After the discovery of gold and years of war and resistance the U.S. officially stole He Sapa from the Oceti Sakowin in 1877. This came on the tails of 1871, when Congress unilaterally discontinued the treaty process with Indigenous Nations. As settlers flooded the area and systematically stole Indigenous land via the Dawes Act of 1887, the US settler state decided He Sapa would be a perfect place for building a “Shrine to Democracy.” 

Mt. Rushmore was set to feature the most famous and influential leaders of the US settler state, Washington, Jefferson, Lincoln and Teddy Roosevelt. All four Presidents have Indigenous blood on their hands. Washington, who was a well known slave owner, was also called “town destroyer” by the Haudenosaunee Confederacy during conflicts prior to the revolutionary war. Jefferson, another well known slave owner, wanted an “empire of liberty.” He expanded the US with the Louisiana Purchase without care for the Indigenous population, setting up the landscape for the removal of Indigenous nations in the southeast. Lincoln oversaw the largest mass execution in US history with the hanging of 38 Dakota men following their uprising in 1862 and he expanded settler-friendly policy and removal during the Civil War. Teddy Roosevelt expanded National Parks, which was viewed as a “nicer” way of displacing Indigenous people and stealing land in order to “conserve” the land and create space for white enjoyment.  

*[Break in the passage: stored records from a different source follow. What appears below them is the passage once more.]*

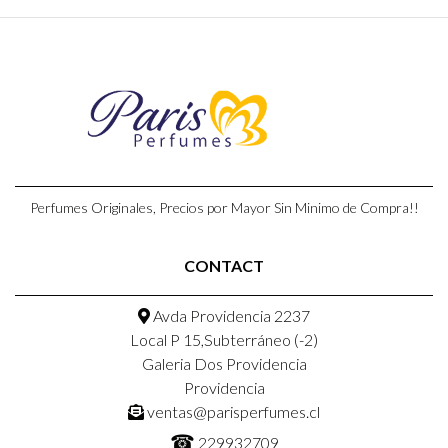
Perfumes Originales, Precios por Mayor Sin Minimo de Compra!!
CONTACT
Avda Providencia 2237
Local P 15,Subterráneo (-2)
Galeria Dos Providencia
Providencia
ventas@parisperfumes.cl
☎
229932709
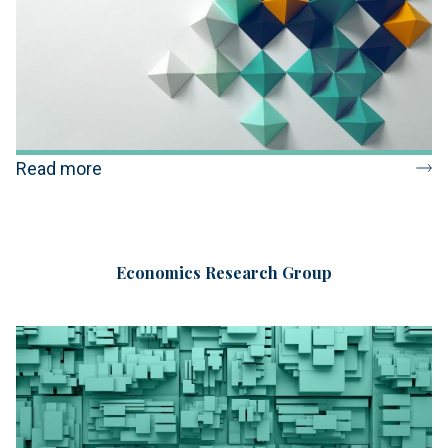
Read more
Economics Research Group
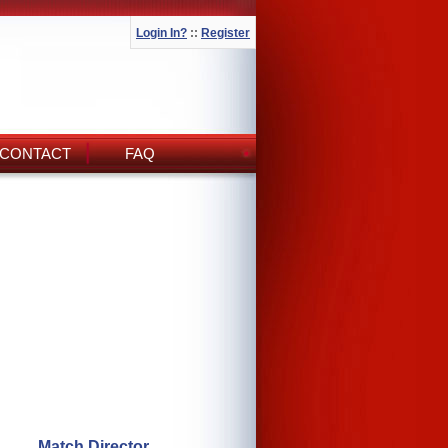
Login In?
::
Register
CONTACT
FAQ
Match Director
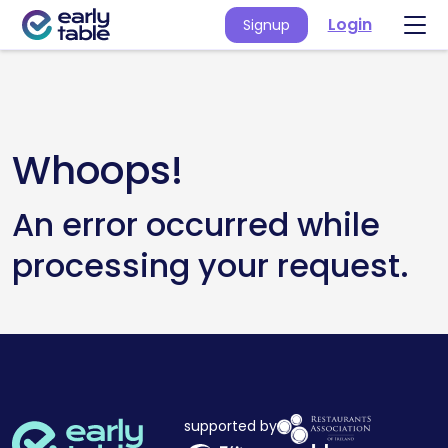
Login
Signup
Whoops!
An error occurred while
processing your request.
supported by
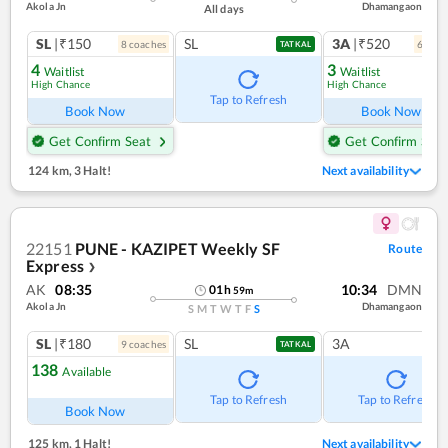
Akola Jn
Dhamangaon
All days
SL
|₹150
SL
3A
|₹520
8
coach
es
6
coac
TATKAL
4
3
Waitlist
Waitlist
High Chance
High Chance
Tap to Refresh
Book Now
Book Now
Get Confirm Seat
Get Confirm Seat
124 km
,
3 Halt!
Next availability
22151
PUNE - KAZIPET Weekly SF
Route
Express
❯
AK
08:35
10:34
DMN
01
h
59
m
Akola Jn
Dhamangaon
S
M
T
W
T
F
S
SL
|₹180
SL
3A
9
coach
es
TATKAL
138
Available
Tap to Refresh
Tap to Refresh
Book Now
125 km
,
1 Halt!
Next availability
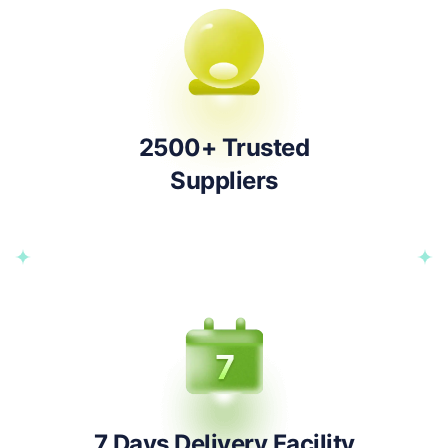
2500+ Trusted
Suppliers
7 Days Delivery Facility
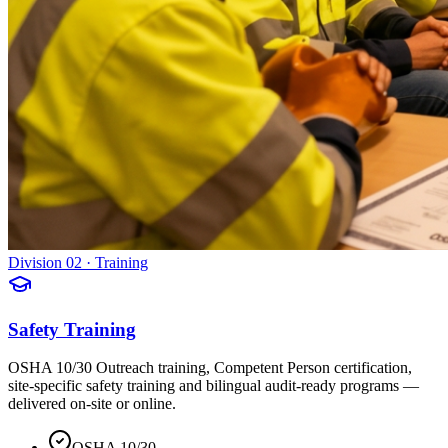
Division 02 · Training
Safety Training
OSHA 10/30 Outreach training, Competent Person certification,
site-specific safety training and bilingual audit-ready programs —
delivered on-site or online.
OSHA 10/30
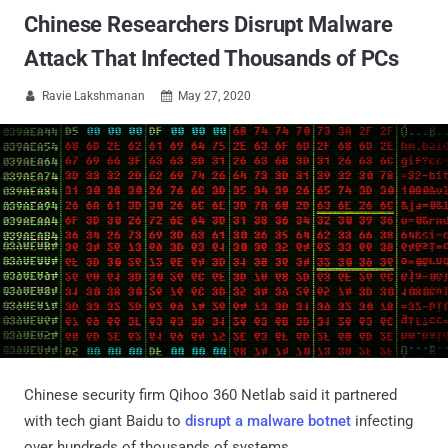
Chinese Researchers Disrupt Malware
Attack That Infected Thousands of PCs
Ravie Lakshmanan
May 27, 2020


Chinese security firm Qihoo 360 Netlab said it partnered
with tech giant Baidu to
disrupt a malware botnet
infecting
over hundreds of thousands of systems.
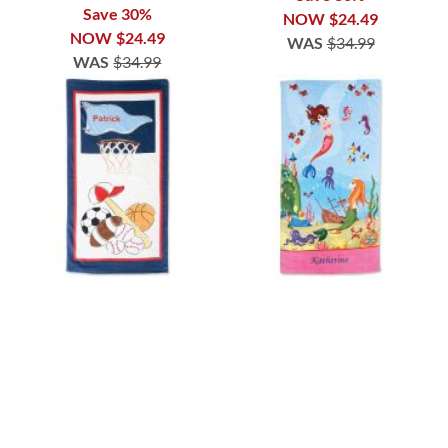
Save 30%
NOW
$24.49
NOW
$24.49
WAS
$34.99
WAS
$34.99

This might be a brief history of the actions of presidents on Mt. Rushmore’s but what about the guy who designed it? The idea and construction began in 1927 and was completed in 1941. Mt. Rushmore was designed by Gutzon Borglum who was a well known racist and sympathizer, if not a member of the KKK. In one letter he expressed his racism toward Indigenous people writing, “I would not trust an Indian, off-hand, 9 out of 10, where I would not trust a white man 1 out of 10.” Putting more salt in the wound, the monument was named after wealthy investor and gold prospector from the Black Hills gold rush, Charles E. Rushmore. 

The Oceti Sakowin always fought to get He Sapa back with the slogan, “The Black Hills are Not for Sale.” In 1971 twenty-three American Indian Movement protesters climbed to the top of Mt. Rushmore demanding that the U.S. government honor its treaty obligations. Following years of protest against uranium mining in the Black Hills and the growing Red Power movement, in 1980 the Supreme Court  affirmed the fact that the US stole the Black Hills and they needed to pay Lakota for the land. The Lakota have continued to refuse the money because they want the land back. Since then bills in Congress that would transfer the Black Hills National Forest over to the Lakota have continued to fail. 

On a clear day at the edge of the Pine Ridge reservation near Red Shirt Table you can see the faces looking right at you as a reminder that this land was stolen. All the time I spent on Pine Ridge Reservation I could never bring myself to go to Mt. Rushmore, I could only drive by and flip it off. 

In anticipation of Trump’s visit, members of the West River Democratic Socialists plastered the word “Fat Taker” on all the presidential monuments in Rapid City. The Lakota word for “Fat Taker” is “wašíču,” as their Facebook post said, “used to describe settlers whom since the beginning of settler colonial violence, take the fat from an animal without sharing or giving back in return. This greed is also applied in settler exploitation of land, people, and resources through violence.” Trump is only the most recent of a series of Fat Takers. 

As we talk about bringing down monuments that represent the racist history of the United States, Mt. Rushmore needs to be included in the conversation. Trump said, “We’re here to protect our national monuments,” and celebrate our heritage: this is the heritage of settler colonialism and the constant erasure of Indigenous people from history. 

It’s time to give He Sapa back to the Oceti Sakowin.